WILLMAR -- The 65-year-old Atwater man accused of swindling the West Central Ag Sales Association pleaded not guilty Thursday.Robert Craig Starz was charged in February in Kandiyohi County District Court with three felony charges of theft by swindle.

WILLMAR - The 65-year-old Atwater man accused of swindling the West Central Ag Sales Association pleaded not guilty Thursday.
Robert Craig Starz was charged in February in Kandiyohi County District Court with three felony charges of theft by swindle. He is accused of stealing more than $50,000 as treasurer of the agri-business group.
Starz was a 35-year-member and 10-year treasurer of West Central Ag Sales Association, an agri-business group with 16-18 active members and 30-40 total members.
The group is well-known for its Willmar Ag Show, an annual fundraising event to fund scholarships to students in the agricultural field.
By February, when the charges were filed in court, Starz was no longer the group’s treasurer, group member Randy Barka told the Tribune then.
According to the criminal complaint on the charges, two members of the association reported Starz’s alleged misconduct to the Willmar Police Department Dec. 28 after noticing $15,000 from the association’s checking account was missing and and the group’s $40,000 savings account had been emptied.
In his 10 years as treasurer, Starz had little to no supervision.
He was in charge of filing the group’s taxes and had access to both of its bank accounts.
At the group’s Jan. 8 meeting, Starz allegedly admitted to embezzling funds for his own use.
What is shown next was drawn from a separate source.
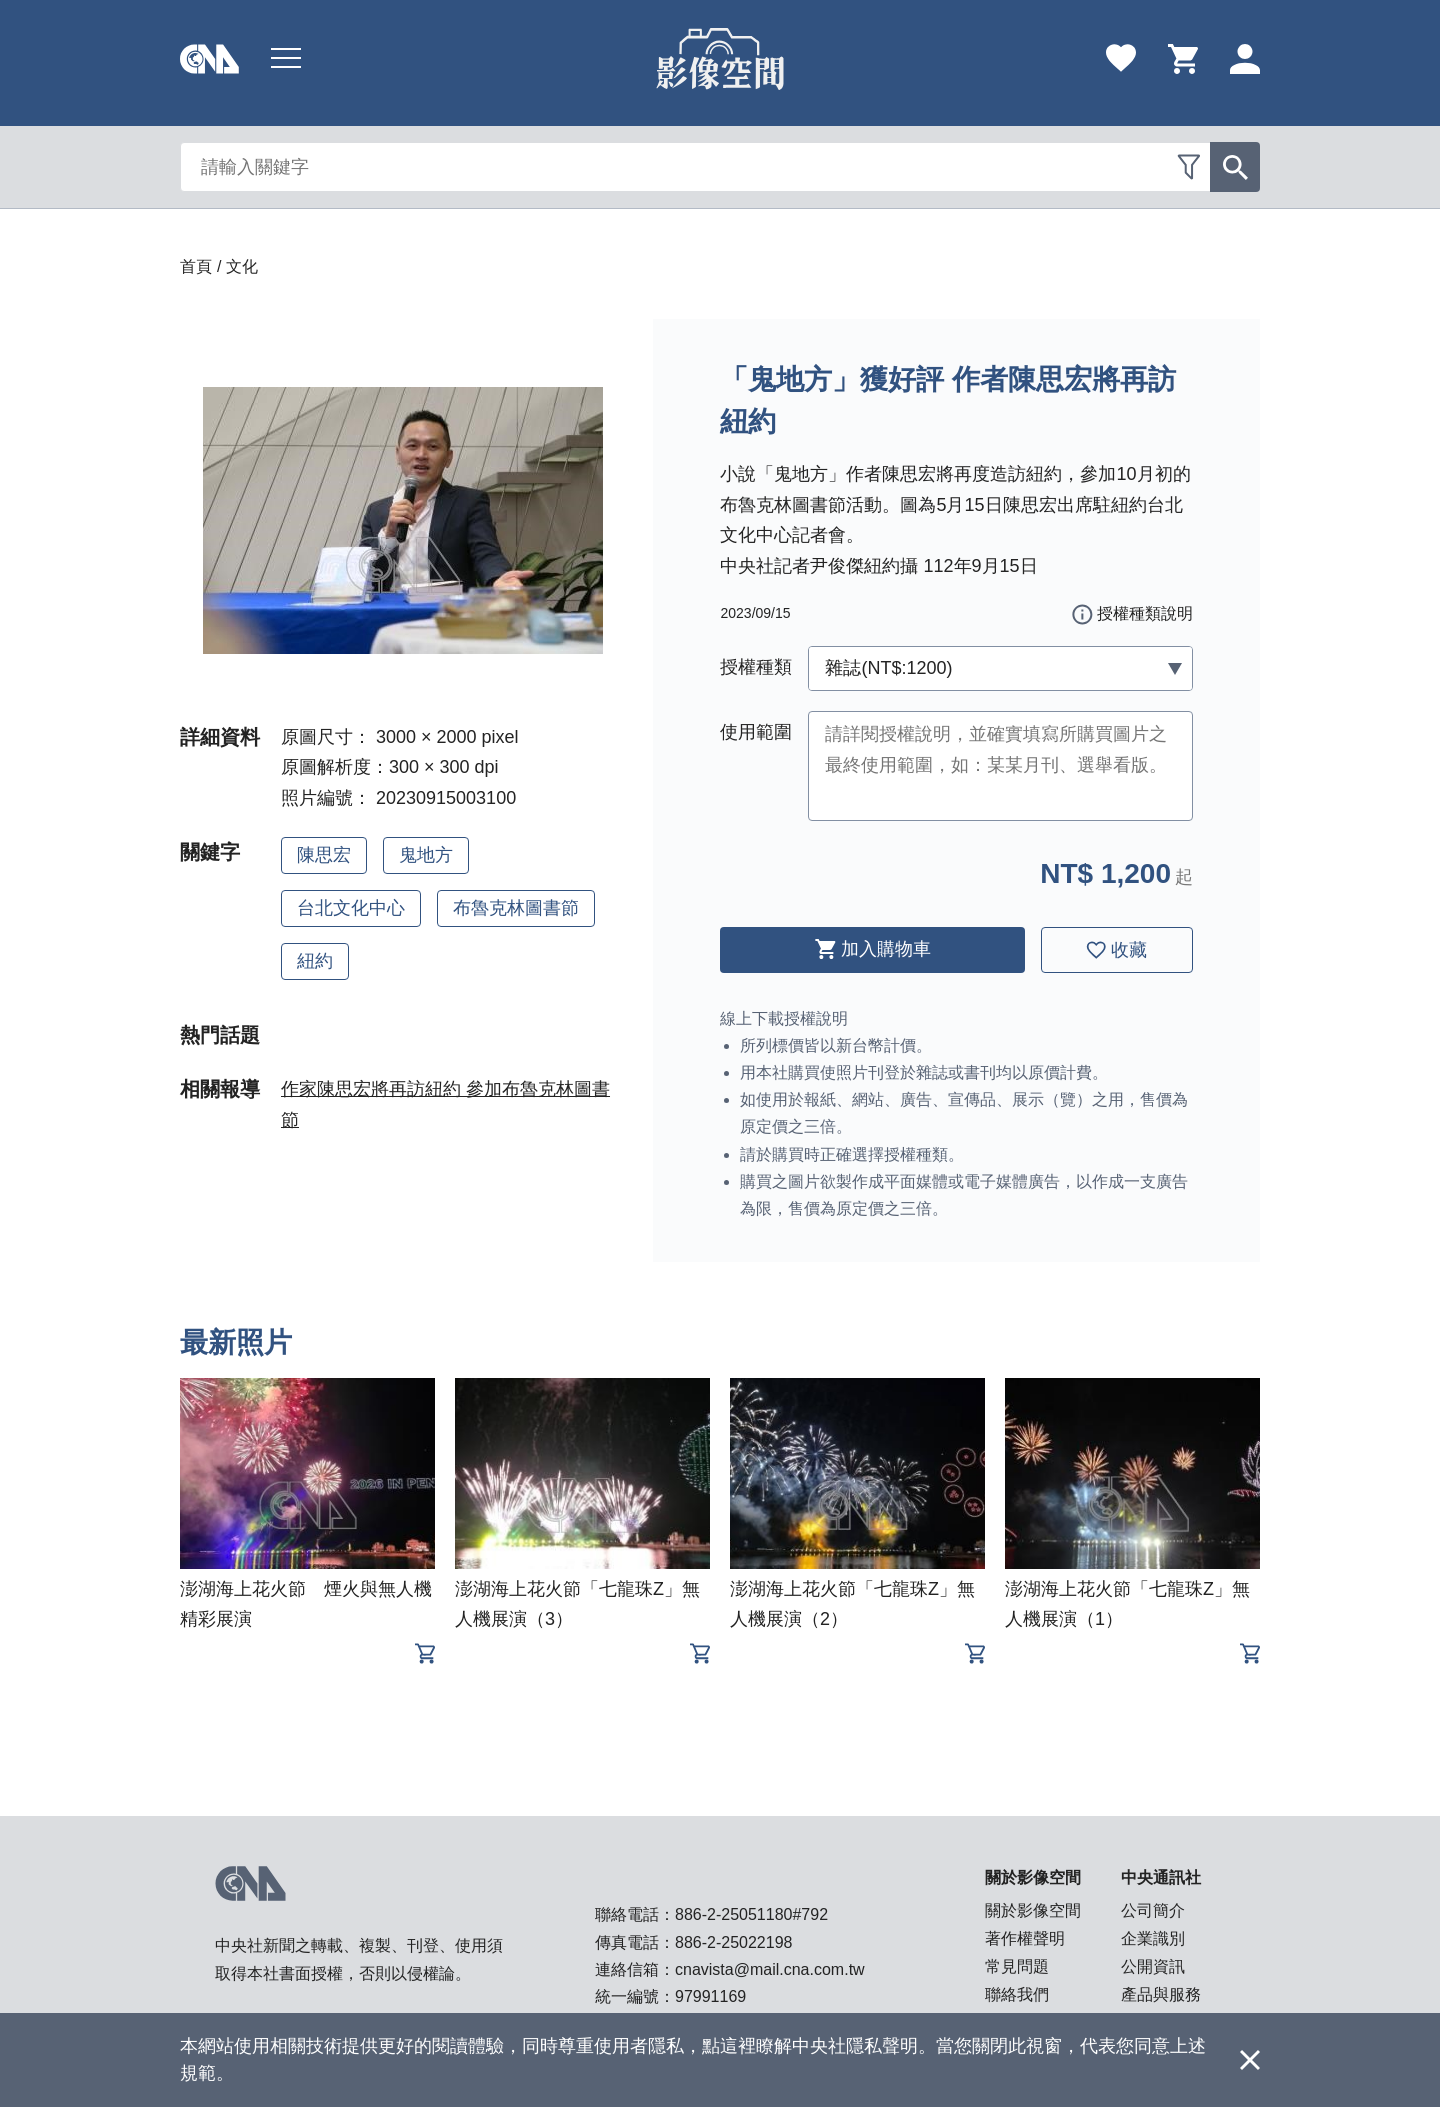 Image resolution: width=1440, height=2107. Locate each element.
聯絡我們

An audio recording of that meeting was given to a detective at the Willmar Police Department.
Later investigation revealed at least four unauthorized checks from 2012, 2014 and 2015 written to Bank of America, US Bank and Starz’s personal business. All were signed on behalf of Starz.
According to court documents, in a Feb. 4 interview with police, Starz admitted to writing himself checks from the Ag Association’s account to pay for his personal credit card, business account and checking account, including a single 2012 check of $40,000 to make a credit card payment.
Starz is the former owner of New London Feeds, a business that closed abruptly in June 2015, according to Tribune archives.
He allegedly told police that “the interest rates that the Ag Association was receiving on their accounts is bad” and that he believed he could use the association’s money for his failing business, then pay the group back before anyone noticed.
He also allegedly admitted to falsifying checking and savings total sheets to cover up the missing money from the accounts.
At Thursday’s hearing, Starz’s attorney Ralph Daby met with assistant county attorney Stephen Wentzell and Judge Donald Spilseth off the record in chambers. No negotiation or plea agreement discussion was conducted on the record, and not guilty pleas were entered.
Starz is not in custody. He’s next set to appear at a June 6 pre-trial hearing.